━━ EXERCISE INPUTS ━━

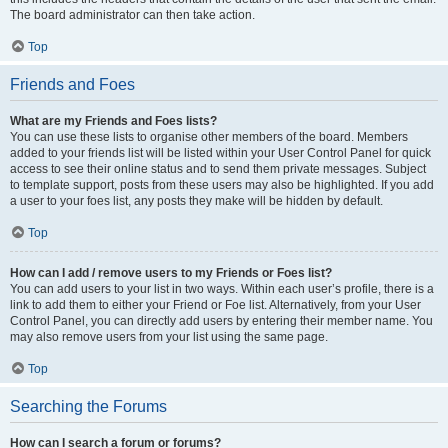
The board administrator can then take action.
Top
Friends and Foes
What are my Friends and Foes lists?
You can use these lists to organise other members of the board. Members
added to your friends list will be listed within your User Control Panel for quick
access to see their online status and to send them private messages. Subject
to template support, posts from these users may also be highlighted. If you add
a user to your foes list, any posts they make will be hidden by default.
Top
How can I add / remove users to my Friends or Foes list?
You can add users to your list in two ways. Within each user’s profile, there is a
link to add them to either your Friend or Foe list. Alternatively, from your User
Control Panel, you can directly add users by entering their member name. You
may also remove users from your list using the same page.
Top
Searching the Forums
How can I search a forum or forums?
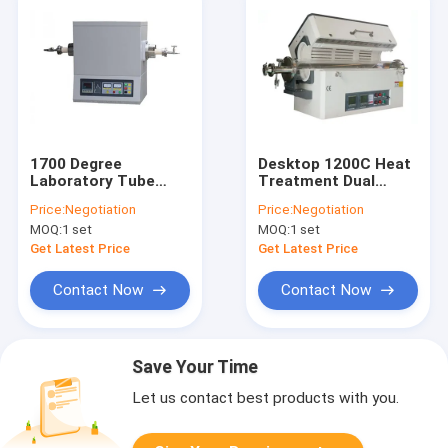
1700 Degree
Desktop 1200C Heat
Laboratory Tube
Treatment Dual
Furnace B Type
Zones Horizontal
Price:
Negotiation
Price:
Negotiation
Thermocouple Fast
Tube Furnace For
MOQ:
1 set
MOQ:
1 set
Heating
Lab Research
Get Latest Price
Get Latest Price
Contact Now
Contact Now
Save Your Time
Let us contact best products with you.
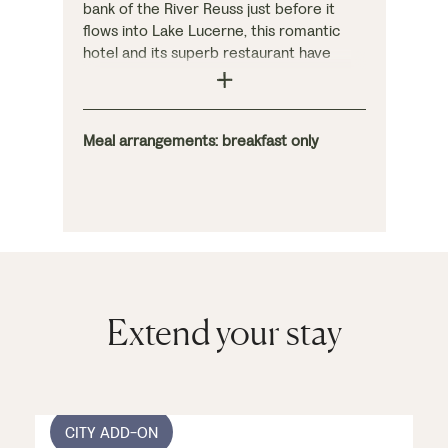
bank of the River Reuss just before it
flows into Lake Lucerne, this romantic
hotel and its superb restaurant have
been beautifully converted from several
16th-century townhouses. As you would
expect, the interior is handsome and
atmospheric, and the charming
Meal arrangements: breakfast only
bedrooms are individually decorated.
Extend your stay
CITY ADD-ON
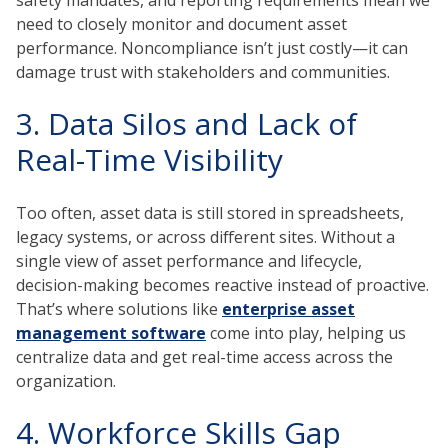
need to closely monitor and document asset
performance. Noncompliance isn’t just costly—it can
damage trust with stakeholders and communities.
3. Data Silos and Lack of
Real-Time Visibility
Too often, asset data is still stored in spreadsheets,
legacy systems, or across different sites. Without a
single view of asset performance and lifecycle,
decision-making becomes reactive instead of proactive.
That’s where solutions like
enterprise asset
management software
come into play, helping us
centralize data and get real-time access across the
organization.
4. Workforce Skills Gap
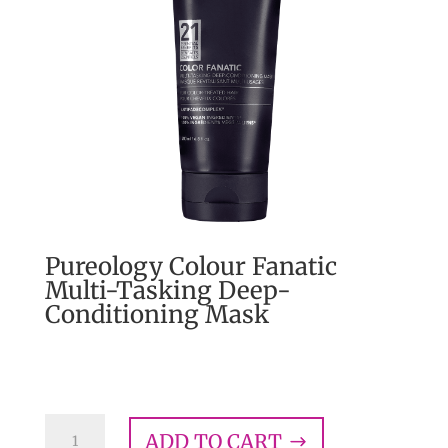
Pureology Colour Fanatic
Multi-Tasking Deep-
Conditioning Mask
$
43.00
Pureology
ADD TO CART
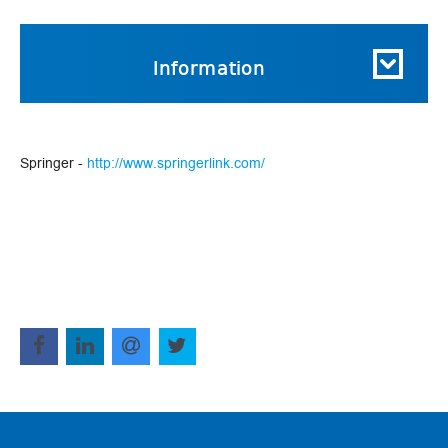
Information
Springer -
http://www.springerlink.com/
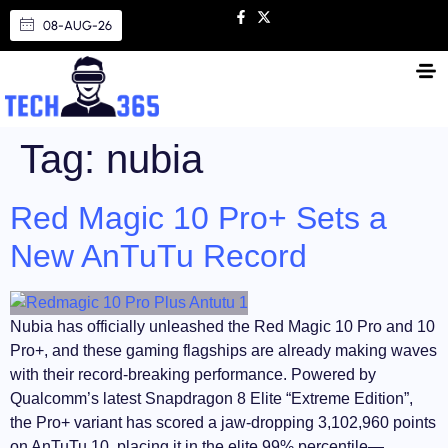
08-AUG-26
Tag:
nubia
Red Magic 10 Pro+ Sets a
New AnTuTu Record
Nubia has officially unleashed the Red Magic 10 Pro and 10
Pro+, and these gaming flagships are already making waves
with their record-breaking performance. Powered by
Qualcomm’s latest Snapdragon 8 Elite “Extreme Edition”,
the Pro+ variant has scored a jaw-dropping 3,102,960 points
on AnTuTu 10, placing it in the elite 99% percentile—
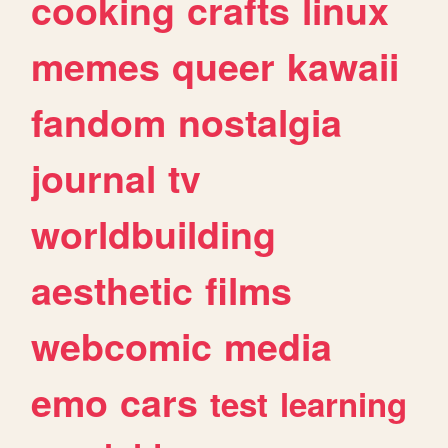
cooking
crafts
linux
memes
queer
kawaii
fandom
nostalgia
journal
tv
worldbuilding
aesthetic
films
webcomic
media
emo
cars
test
learning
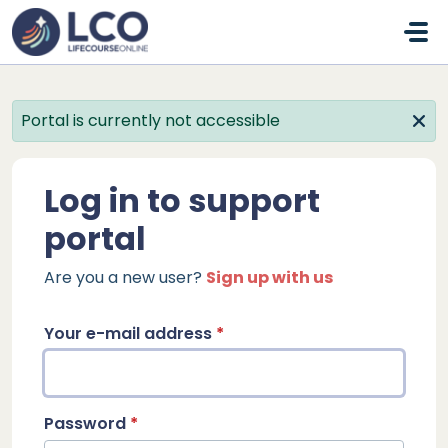
Skip to main content
Portal is currently not accessible
Log in to support
portal
Are you a new user?
Sign up with us
Your e-mail address
*
Password
*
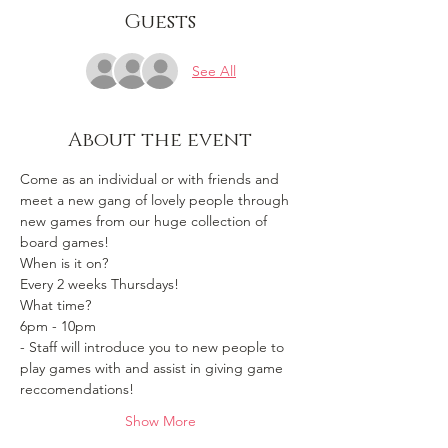
Guests
See All
About the event
Come as an individual or with friends and 
meet a new gang of lovely people through 
new games from our huge collection of 
board games!
When is it on? 
Every 2 weeks Thursdays!
What time?
6pm - 10pm 
- Staff will introduce you to new people to 
play games with and assist in giving game 
reccomendations!
Show More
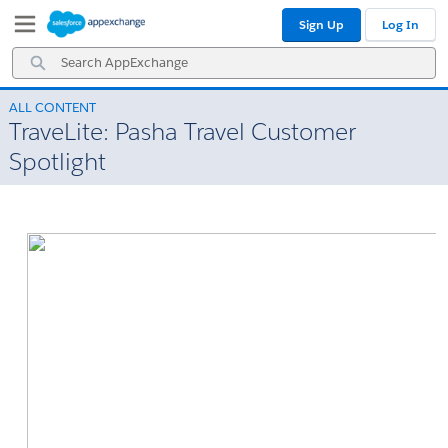
Skip
Skip
Sign Up
Log In
to
to
Navigation
Main
Search
Content
AppExchange
ALL CONTENT
TraveLite: Pasha Travel Customer
Spotlight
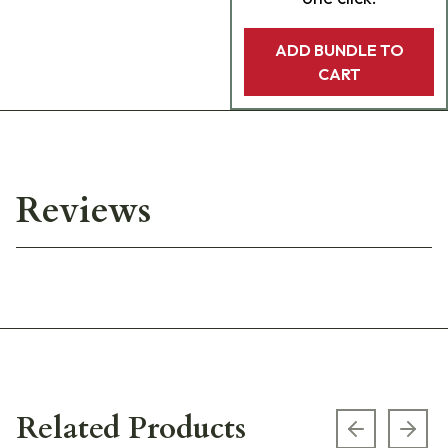
ADD BUNDLE TO
CART
Reviews
Related Products
Previous s
Next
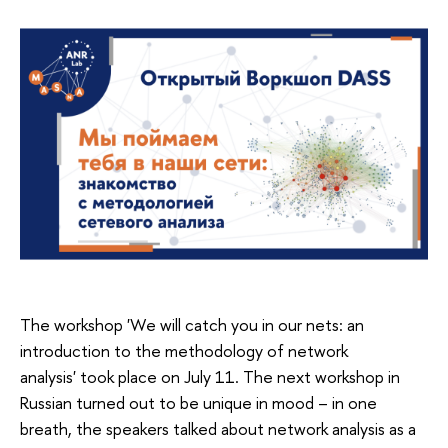
The workshop 'We will catch you in our nets: an
introduction to the methodology of network
analysis' took place on July 11. The next workshop in
Russian turned out to be unique in mood – in one
breath, the speakers talked about network analysis as a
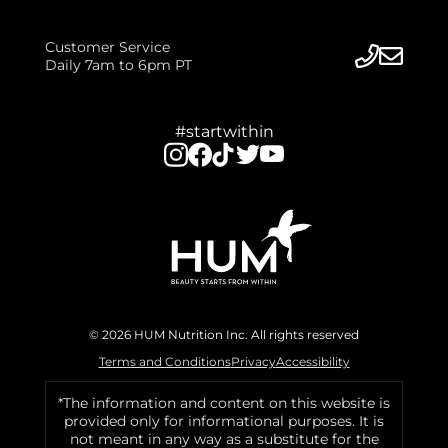
Customer Service
Daily 7am to 6pm PT
#startwithin
© 2026 HUM Nutrition Inc. All rights reserved
Terms and Conditions
Privacy
Accessibility
*The information and content on this website is
provided only for informational purposes. It is
not meant in any way as a substitute for the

━━━

_TASK PROMPT_:
Each record is to be written out exactly. No picture goes in.

_SOLUTION TO THIS TASK_:
The board administrator can then take action.
Top
Friends and Foes
What are my Friends and Foes lists?
You can use these lists to organise other members of the board. Members
added to your friends list will be listed within your User Control Panel for quick
access to see their online status and to send them private messages. Subject
to template support, posts from these users may also be highlighted. If you add
a user to your foes list, any posts they make will be hidden by default.
Top
How can I add / remove users to my Friends or Foes list?
You can add users to your list in two ways. Within each user’s profile, there is a
link to add them to either your Friend or Foe list. Alternatively, from your User
Control Panel, you can directly add users by entering their member name. You
may also remove users from your list using the same page.
Top
Searching the Forums
How can I search a forum or forums?
1700 Degree
Desktop 1200C Heat
Laboratory Tube
Treatment Dual
Furnace B Type
Zones Horizontal
Price:
Negotiation
Price:
Negotiation
Thermocouple Fast
Tube Furnace For
MOQ:
1 set
MOQ:
1 set
Heating
Lab Research
Get Latest Price
Get Latest Price
Contact Now
Contact Now
Save Your Time
Let us contact best products with you.
bank of the River Reuss just before it
flows into Lake Lucerne, this romantic
hotel and its superb restaurant have
been beautifully converted from several
16th-century townhouses. As you would
expect, the interior is handsome and
atmospheric, and the charming
Meal arrangements: breakfast only
bedrooms are individually decorated.
Extend your stay
CITY ADD-ON
need to closely monitor and document asset
performance. Noncompliance isn’t just costly—it can
damage trust with stakeholders and communities.
3. Data Silos and Lack of
Real-Time Visibility
Too often, asset data is still stored in spreadsheets,
legacy systems, or across different sites. Without a
single view of asset performance and lifecycle,
decision-making becomes reactive instead of proactive.
That’s where solutions like
enterprise asset
management software
come into play, helping us
centralize data and get real-time access across the
organization.
4. Workforce Skills Gap
Pureology Colour Fanatic
Multi-Tasking Deep-
Conditioning Mask
$
43.00
Pureology
ADD TO CART
Information
Springer -
http://www.springerlink.com/
08-AUG-26
Tag:
nubia
Red Magic 10 Pro+ Sets a
New AnTuTu Record
Nubia has officially unleashed the Red Magic 10 Pro and 10
Pro+, and these gaming flagships are already making waves
with their record-breaking performance. Powered by
Qualcomm’s latest Snapdragon 8 Elite “Extreme Edition”,
the Pro+ variant has scored a jaw-dropping 3,102,960 points
on AnTuTu 10, placing it in the elite 99% percentile—
cooking
crafts
linux
memes
queer
kawaii
fandom
nostalgia
journal
tv
worldbuilding
aesthetic
films
webcomic
media
emo
cars
test
learning
Skip to main content
Portal is currently not accessible
Log in to support
portal
Are you a new user?
Sign up with us
Your e-mail address
*
Password
*
Guests
See All
About the event
Come as an individual or with friends and 
meet a new gang of lovely people through 
new games from our huge collection of 
board games!
When is it on? 
Every 2 weeks Thursdays!
What time?
6pm - 10pm 
- Staff will introduce you to new people to 
play games with and assist in giving game 
reccomendations!
Show More
Skip
Skip
Sign Up
Log In
to
to
Navigation
Main
Search
Content
AppExchange
ALL CONTENT
TraveLite: Pasha Travel Customer
Spotlight
ADD BUNDLE TO
CART
Reviews
Related Products
Previous s
Next
The workshop 'We will catch you in our nets: an
introduction to the methodology of network
analysis' took place on July 11. The next workshop in
Russian turned out to be unique in mood – in one
breath, the speakers talked about network analysis as a
Customer Service
Daily 7am to 6pm PT
#startwithin
© 2026 HUM Nutrition Inc. All rights reserved
Terms and Conditions
Privacy
Accessibility
*The information and content on this website is
provided only for informational purposes. It is
not meant in any way as a substitute for the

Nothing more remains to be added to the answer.